Unidentifiable DNA material, "composite from multiple people" was found on her underwear and beneath her fingernails. Her long johns along with her underwear, contained a stain with male DNA, which could not be linked to any family member. Some experts say that the DNA on the long johns and underwear might also be a composite of multiple people jumbled into one profile. If this is true, we are looking for a DNA profile that will never match.


You shed 40,000 skin cells per hour. Wherever you go you are leaving a little part of yourself everywhere. The DNA profile found on JonBenet really inconclusive. It is a very small sample. There is testing suggesting that it is probably a mixture of more than one person.
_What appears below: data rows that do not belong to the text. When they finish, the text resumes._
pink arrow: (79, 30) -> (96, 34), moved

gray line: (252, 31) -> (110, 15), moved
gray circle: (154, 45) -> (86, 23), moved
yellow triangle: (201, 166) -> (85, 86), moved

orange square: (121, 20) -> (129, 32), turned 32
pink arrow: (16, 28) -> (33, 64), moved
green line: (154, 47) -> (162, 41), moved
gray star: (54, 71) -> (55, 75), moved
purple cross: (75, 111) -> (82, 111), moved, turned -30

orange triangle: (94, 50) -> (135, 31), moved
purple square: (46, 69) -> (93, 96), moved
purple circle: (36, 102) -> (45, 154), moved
The profile is extremely complex. And there might never be a match, because if it is from multiple people all meshed into one, than the person doesn't exist.
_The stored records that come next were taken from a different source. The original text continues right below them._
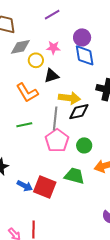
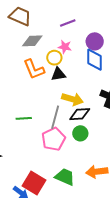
purple line: (52, 15) -> (68, 23), moved
yellow circle: (36, 60) -> (54, 58), moved
orange L-shape: (27, 93) -> (34, 69), moved
green circle: (84, 145) -> (80, 133), moved
blue arrow: (25, 186) -> (21, 193), moved

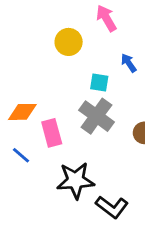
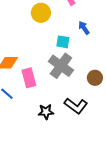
black star: (76, 180) -> (46, 112), size x0.6
black L-shape: (112, 207) -> (76, 106), moved

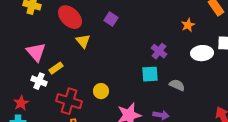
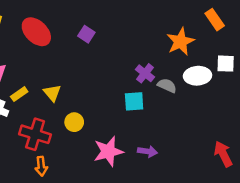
orange star: (188, 25) -> (180, 42), size x1.6
yellow triangle: (83, 41) -> (52, 93), moved
gray semicircle: (177, 85) -> (167, 85), moved

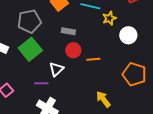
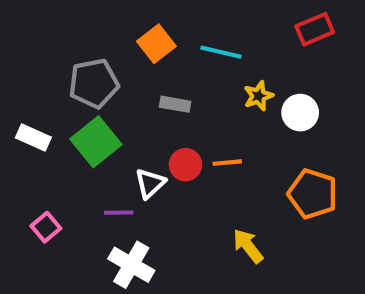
yellow star: (109, 18) -> (258, 96), moved
red circle: (73, 50) -> (186, 165), moved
There supposedly is going to be new DNA tests.
The autopsy revealed a "vegetable or fruit material, which may represent pineapple," which JonBenet had eaten a few hours before death.
Photographs of the home taken on the day JonBenet's body was found show a bowl of pineapple on the kitchen table with a spoon in it. John and Patsy both said that they did not remember putting the bowl on the table or feeding pineapple to JonBenet. Police reported that they found Burke's fingerprints on the bowl.

There was a mark on JonBenet's neck and back that looked it it came from a stun gun or Burke's toy train. Burke's train room was in the basement, next to the wine cellar where JonBenet's body was found.

Allegedly a stun gun instructional video was found at the Ramsey home. After attending a Super Bowl game in Miami in 1994, John and Patsy visited a spy store in Coral Gables FL (where security contractor Wackenhut was based until 1995). John was interested in security equipment to protect his company, Access Graphics (a Lockheed Martin subsidiary), from espionage. Before he left, the clerk gave them a video catalog to take him. The family forgot about it until JonBenet's death, when the police searched their house and seized the tapes.

Cathy O'Brien asserts in an interview that the stun gun video was titled "HOW TO CREATE A MIND CONTROL SLAVE USING A STUN GUN", and that she was in that video. 

Fibers found on the duct tape were from the sweater that Patsy had been wearing.